Celtics watch scoreboards amid playoff race

WALTHAM, Mass. -- Even with his team engaged in a tantalizing race for a playoff berth in the Eastern Conference, Boston Celtics coach Brad Stevens swears his focus is on the next game.

His players? Well, there's no hiding it. They're glued to the out-of-town scoreboard.

"Even when we're playing, I'm trying to look at the [out-of-town] scores throughout our game," admitted Isaiah Thomas, who is eager for his first taste of the postseason. "And then, after the games, I'm looking at the standings. It's fun, but it's hectic a little bit."

Indeed, the Celtics have been shuffling anywhere from spots 7-10 in recent weeks as five teams vie for the two final playoff spots in the conference. After Friday's loss to the Milwaukee Bucks, Boston's postseason potential looked dire while sitting ninth and falling further behind both the Brooklyn Nets and Miami Heat. But the Celtics won an overtime thriller in Toronto on Saturday and, coupled with recent losses by the Nets and Heat, vaulted back to the eighth seed.

Entering Monday's action, the Celtics owned a one-game lead over both the Heat and Indiana Pacers with five games to play. Boston controls its playoff opportunity with 10 days left in the regular season.

So while scoreboard watching is typically taboo, these Celtics find themselves tuning in to watch their closest rivals.

"I definitely watched the Indiana-Miami game [on Sunday] night; I'm not going to lie to you," Celtics forward Jae Crowder said. "I watch basketball every night. I don't root -- whatever happens, happens. I root for my team. But I watch, I definitely watch."

Thomas admitted he's an NBA junkie and he'd likely be tuning in to NBA League Pass regardless, but with Boston immersed in this playoff push, he said he's "looking at everything."

Jared Sullinger, who missed 24 games with a left foot fracture before making a surprise return to game action Friday, said the downtime allowed him to check out other teams. He was asked Monday how much attention he pays to the standings at the moment.

"I think I could tell you everything about [the playoff race]," Sullinger said. "I was always paying attention. I could tell you every game that went on in the NBA. I was watching every game very closely and trying to find some way to stay with basketball."

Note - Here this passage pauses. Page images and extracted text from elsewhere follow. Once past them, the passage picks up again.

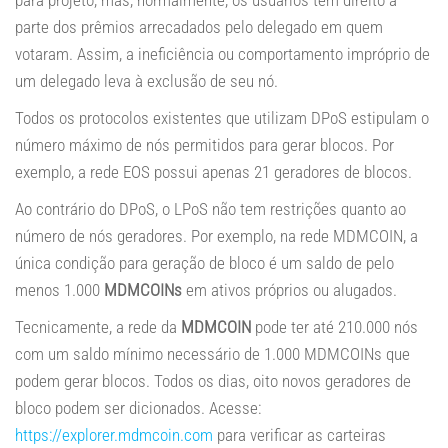
para projeto, mas, normalmente, os usuários têm direito a
parte dos prêmios arrecadados pelo delegado em quem
votaram. Assim, a ineficiência ou comportamento impróprio de
um delegado leva à exclusão de seu nó.
Todos os protocolos existentes que utilizam DPoS estipulam o
número máximo de nós permitidos para gerar blocos. Por
exemplo, a rede EOS possui apenas 21 geradores de blocos.
Ao contrário do DPoS, o LPoS não tem restrições quanto ao
número de nós geradores. Por exemplo, na rede MDMCOIN, a
única condição para geração de bloco é um saldo de pelo
menos 1.000
MDMCOINs
em ativos próprios ou alugados.
Tecnicamente, a rede da
MDMCOIN
pode ter até 210.000 nós
com um saldo mínimo necessário de 1.000 MDMCOINs que
podem gerar blocos. Todos os dias, oito novos geradores de
bloco podem ser dicionados. Acesse:
https://explorer.mdmcoin.com
para verificar as carteiras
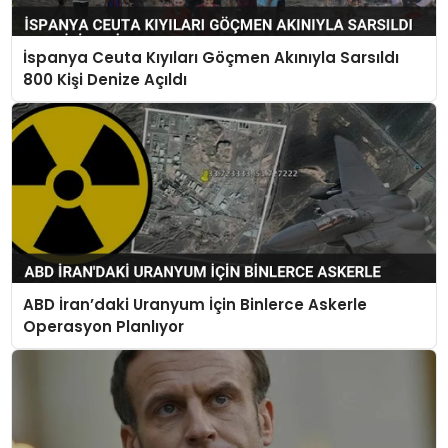
İspanya Ceuta Kıyıları Göçmen Akınıyla Sarsıldı
800 Kişi Denize Açıldı
ABD İran’daki Uranyum İçin Binlerce Askerle
Operasyon Planlıyor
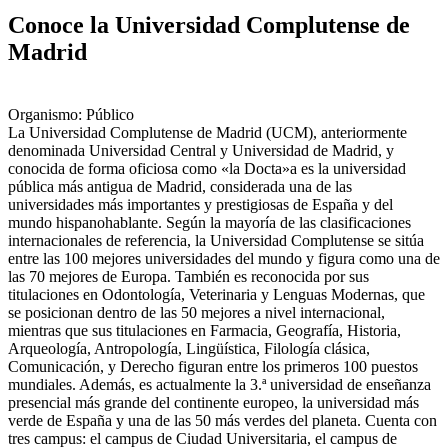
Conoce la Universidad Complutense de
Madrid
Organismo: Público
La Universidad Complutense de Madrid (UCM), anteriormente
denominada Universidad Central y Universidad de Madrid, y
conocida de forma oficiosa como «la Docta»a​ es la universidad
pública más antigua de Madrid, considerada una de las
universidades más importantes y prestigiosas de España y del
mundo hispanohablante. Según la mayoría de las clasificaciones
internacionales de referencia, la Universidad Complutense se sitúa
entre las 100 mejores universidades del mundo y figura como una de
las 70 mejores de Europa. También es reconocida por sus
titulaciones en Odontología, Veterinaria y Lenguas Modernas, que
se posicionan dentro de las 50 mejores a nivel internacional,
mientras que sus titulaciones en Farmacia, Geografía, Historia,
Arqueología, Antropología, Lingüística, Filología clásica,
Comunicación, y Derecho figuran entre los primeros 100 puestos
mundiales.​ Además, es actualmente la 3.ª universidad de enseñanza
presencial más grande del continente europeo, la universidad más
verde de España y una de las 50 más verdes del planeta. Cuenta con
tres campus: el campus de Ciudad Universitaria, el campus de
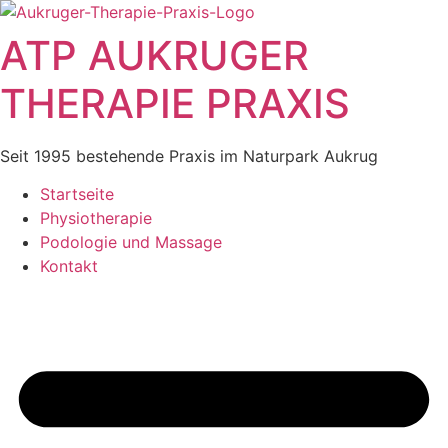
Zum
Inhalt
ATP AUKRUGER
springen
THERAPIE PRAXIS
Seit 1995 bestehende Praxis im Naturpark Aukrug
Startseite
Physiotherapie
Podologie und Massage
Kontakt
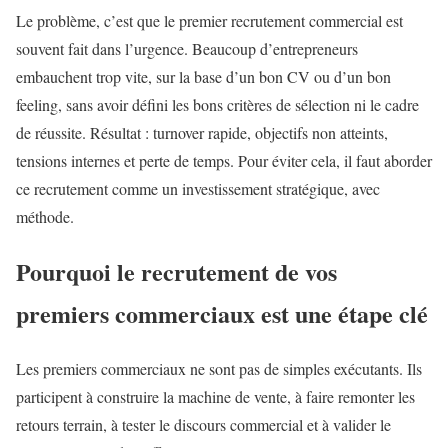
Le problème, c’est que le premier recrutement commercial est
souvent fait dans l’urgence. Beaucoup d’entrepreneurs
embauchent trop vite, sur la base d’un bon CV ou d’un bon
feeling, sans avoir défini les bons critères de sélection ni le cadre
de réussite. Résultat : turnover rapide, objectifs non atteints,
tensions internes et perte de temps. Pour éviter cela, il faut aborder
ce recrutement comme un investissement stratégique, avec
méthode.
Pourquoi le recrutement de vos
premiers commerciaux est une étape clé
Les premiers commerciaux ne sont pas de simples exécutants. Ils
participent à construire la machine de vente, à faire remonter les
retours terrain, à tester le discours commercial et à valider le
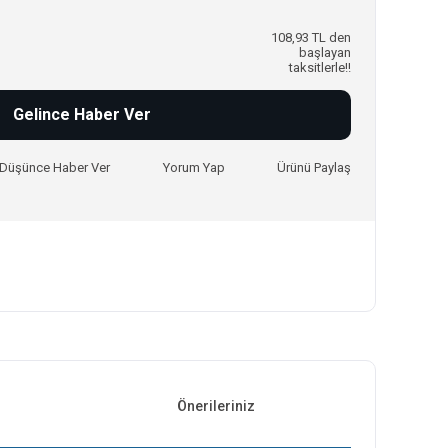
108,93 TL den
başlayan
taksitlerle!!
Gelince Haber Ver
ı Düşünce Haber Ver
Yorum Yap
Ürünü Paylaş
Önerileriniz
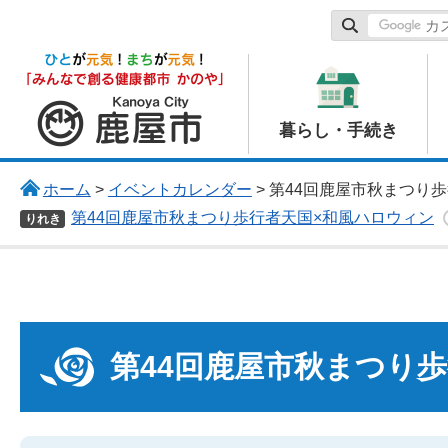
鹿屋市
暮らし・手続き
ホーム
>
イベントカレンダー
> 第44回鹿屋市秋まつり
第44回鹿屋市秋まつり歩行者天国×和風ハロウィン
りれき
第44回鹿屋市秋まつり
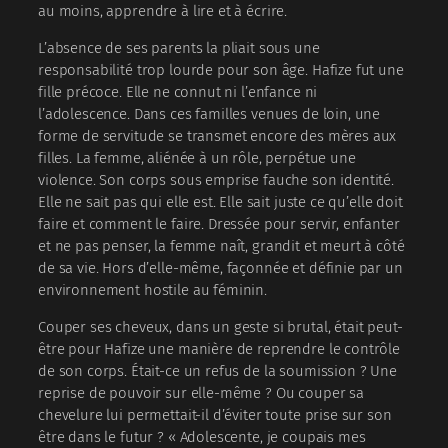
au moins, apprendre à lire et à écrire.
L’absence de ses parents la pliait sous une
responsabilité trop lourde pour son âge. Hafize fut une
fille précoce. Elle ne connut ni l’enfance ni
l’adolescence. Dans ces familles venues de loin, une
forme de servitude se transmet encore des mères aux
filles. La femme, aliénée à un rôle, perpétue une
violence. Son corps sous emprise fauche son identité.
Elle ne sait pas qui elle est. Elle sait juste ce qu’elle doit
faire et comment le faire. Dressée pour servir, enfanter
et ne pas penser, la femme naît, grandit et meurt à côté
de sa vie. Hors d’elle-même, façonnée et définie par un
environnement hostile au féminin.
Couper ses cheveux, dans un geste si brutal, était peut-
être pour Hafize une manière de reprendre le contrôle
de son corps. Était-ce un refus de la soumission ? Une
reprise de pouvoir sur elle-même ? Ou couper sa
chevelure lui permettait-il d’éviter toute prise sur son
être dans le futur ? « Adolescente, je coupais mes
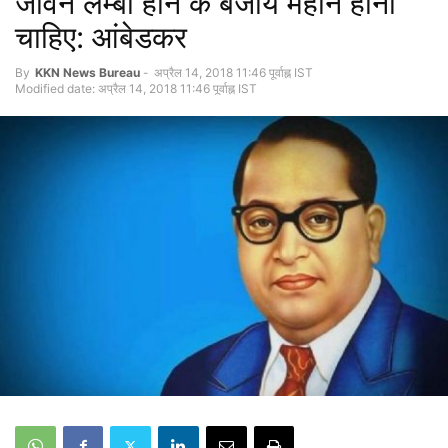
जीवन लम्बा होने के बजाय महान होना
चाहिए: आंबेडकर
By
KKN News Bureau
-
अप्रैल 14, 2018 11:46 पूर्वाह्न IST
Modified date: अप्रैल 14, 2018 11:46 पूर्वाह्न IST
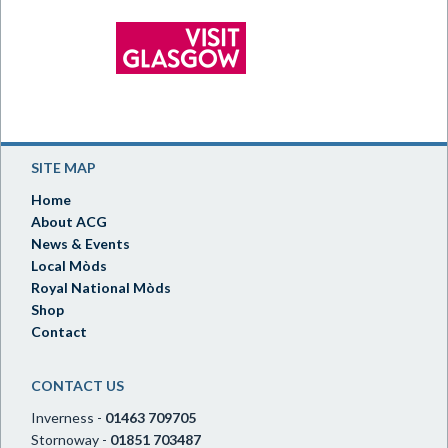
SITE MAP
Home
About ACG
News & Events
Local Mòds
Royal National Mòds
Shop
Contact
CONTACT US
Inverness -
01463 709705
Stornoway -
01851 703487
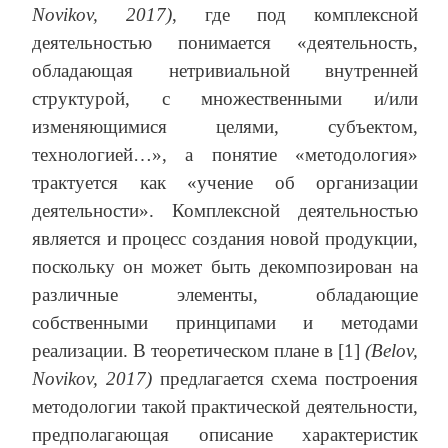
Novikov, 2017)
, где под комплексной
деятельностью понимается «деятельность,
обладающая нетривиальной внутренней
структурой, с множественными и/или
изменяющимися целями, субъектом,
технологией…», а понятие «методология»
трактуется как «учение об организации
деятельности». Комплексной деятельностью
является и процесс создания новой продукции,
поскольку он может быть декомпозирован на
различные элементы, обладающие
собственными принципами и методами
реализации. В теоретическом плане в [1]
(Belov,
Novikov, 2017)
предлагается схема построения
методологии такой практической деятельности,
предполагающая описание характеристик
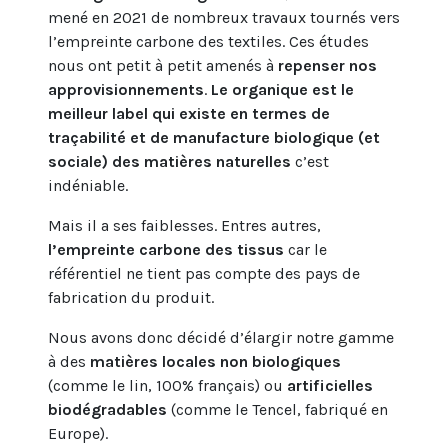
mené en 2021 de nombreux travaux tournés vers
l’empreinte carbone des textiles. Ces études
nous ont petit à petit amenés à
repenser nos
approvisionnements
.
Le organique est le
meilleur label qui existe en termes de
traçabilité et de manufacture biologique (et
sociale) des matières naturelles
c’est
indéniable.
Mais il a ses faiblesses. Entres autres,
l’empreinte carbone des tissus
car le
référentiel ne tient pas compte des pays de
fabrication du produit.
Nous avons donc décidé d’élargir notre gamme
à des
matières locales non biologiques
(comme le lin, 100% français) ou
artificielles
biodégradables
(comme le Tencel, fabriqué en
Europe).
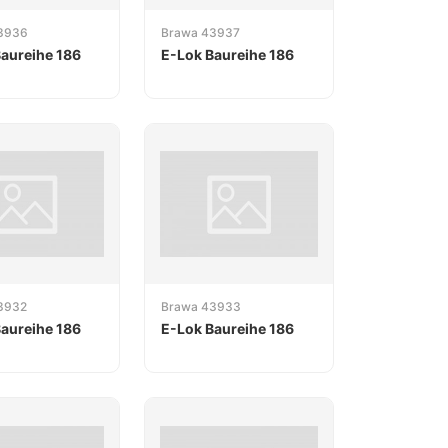
3936
Brawa 43937
aureihe 186
E-Lok Baureihe 186
3932
Brawa 43933
aureihe 186
E-Lok Baureihe 186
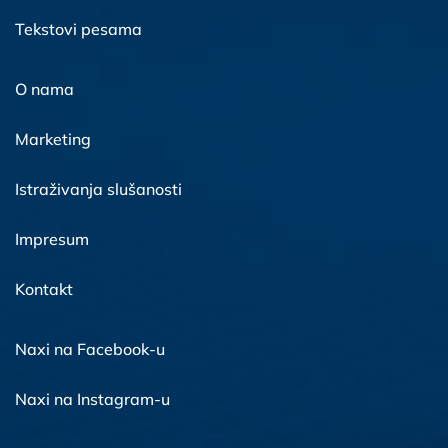
Tekstovi pesama
O nama
Marketing
Istraživanja slušanosti
Impresum
Kontakt
Naxi na Facebook-u
Naxi na Instagram-u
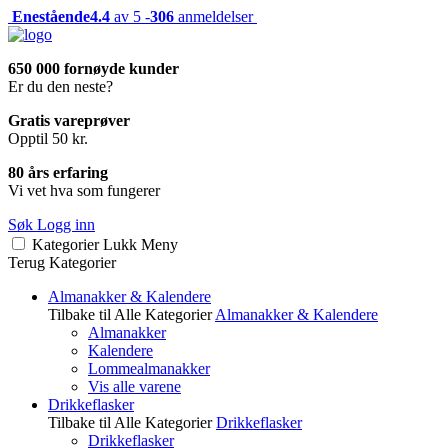
Enestående
4.4
av 5 -
306
anmeldelser
650 000 fornøyde kunder
Er du den neste?
Gratis vareprøver
Opptil 50 kr.
80 års erfaring
Vi vet hva som fungerer
Søk
Logg inn
Kategorier
Lukk
Meny
Terug
Kategorier
Almanakker & Kalendere
Tilbake til Alle Kategorier
Almanakker & Kalendere
Almanakker
Kalendere
Lommealmanakker
Vis alle varene
Drikkeflasker
Tilbake til Alle Kategorier
Drikkeflasker
Drikkeflasker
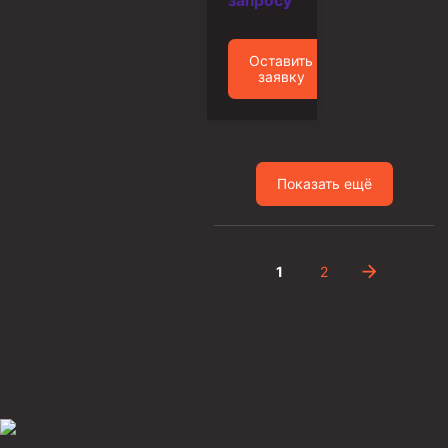
запросу
Фрезеры пилотные
Райберы конусные
Оставить
заявку
Фрезеры кольцевые
Фрезеры-долота торцевые
Ключи
Показать ещё
Фрезерующие инструменты
Клинья — отклонители
Метчики ловильные
1
2
Колокола ловильные
Быстроразъёмные соединения (БРС)
Рукава буровые
Стропы
Стропы канатные ВК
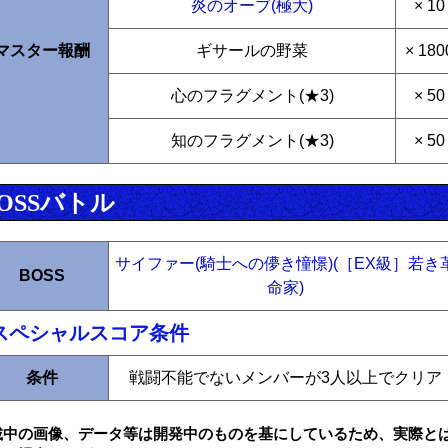
炎のオーブ(極大)
× 10
マスター報酬
ギサールの野菜
× 180
心のフラグメント(★3)
× 50
知のフラグメント(★3)
× 50
OSSバトル
サイファー(騎士への儚き憧憬)(［EX級］若き
BOSS
命家)
スペシャルスコア条件
条件
戦闘不能でないメンバーが3人以上でクリア
載中の画像、データ等は開発中のものを基にしているため、実際と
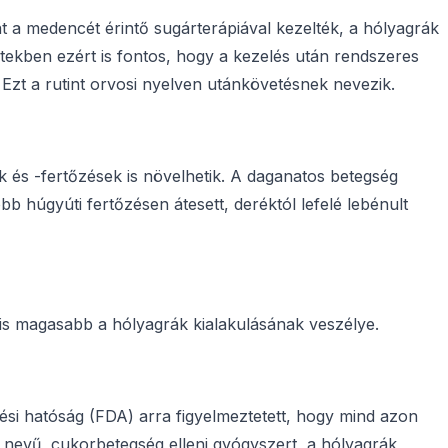
 a medencét érintő sugárterápiával kezelték, a hólyagrák
tekben ezért is fontos, hogy a kezelés után rendszeres
 Ezt a rutint orvosi nyelven utánkövetésnek nevezik.
és -fertőzések is növelhetik. A daganatos betegség
bb húgyúti fertőzésen átesett, deréktól lefelé lebénult
is magasabb a hólyagrák kialakulásának veszélye.
ési hatóság (FDA) arra figyelmeztetett, hogy mind azon
n nevű, cukorbetegség elleni gyógyszert, a hólyagrák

Sullinger said that, while each individual player might be aware of Boston's situation, there's little conversation in the locker room. Instead, the team seems to adopt Stevens' approach and focuses on the task at hand.

"[There's] not a lot [of playoff chatter]," Sullinger said. "When we're in the locker room, we don't need to talk about the standings. We understand it's one game at a time, so it's a one-game season. Our next game is Detroit, and that's our main focus."

While Stevens wants his players focused on the next film session or the next practice or the next game, he doesn't mind the excitement about Boston's playoff push. The second-year coach simply wants his team to harness that energy when it's on the court, and not become distracted by what it cannot control.

After all, there's a lot of games left to be played.

"The way I'm looking at it is, today is today," Stevens said. "[Tuesday] we'll have to get a little bit better. Wednesday we'll have to play well. And just kinda go day-by-day and try to maximize each day.

"I think staying in the moment is probably the only way to go about it. I said this earlier: If you look at it in the sum of what we have remaining on our schedule, our schedule is very difficult. We're going to have to approach it one game at a time and try to be our very best on those given nights. Because our very best is what it's going to take. And go from there."

Stevens was asked if the team might start scouting potential playoff opponents with the downtime it has at the start of the week. He offered an emphatic, "No."

"We've played everybody in the league," Stevens said. "We don't even think about [possible playoff matchups], to be honest. We have our hands full with Detroit."

But if there's a break in the action during Wednesday's game against the Pistons, you can be sure his players will be sneaking a glance to see how the Nets are faring against the Hawks.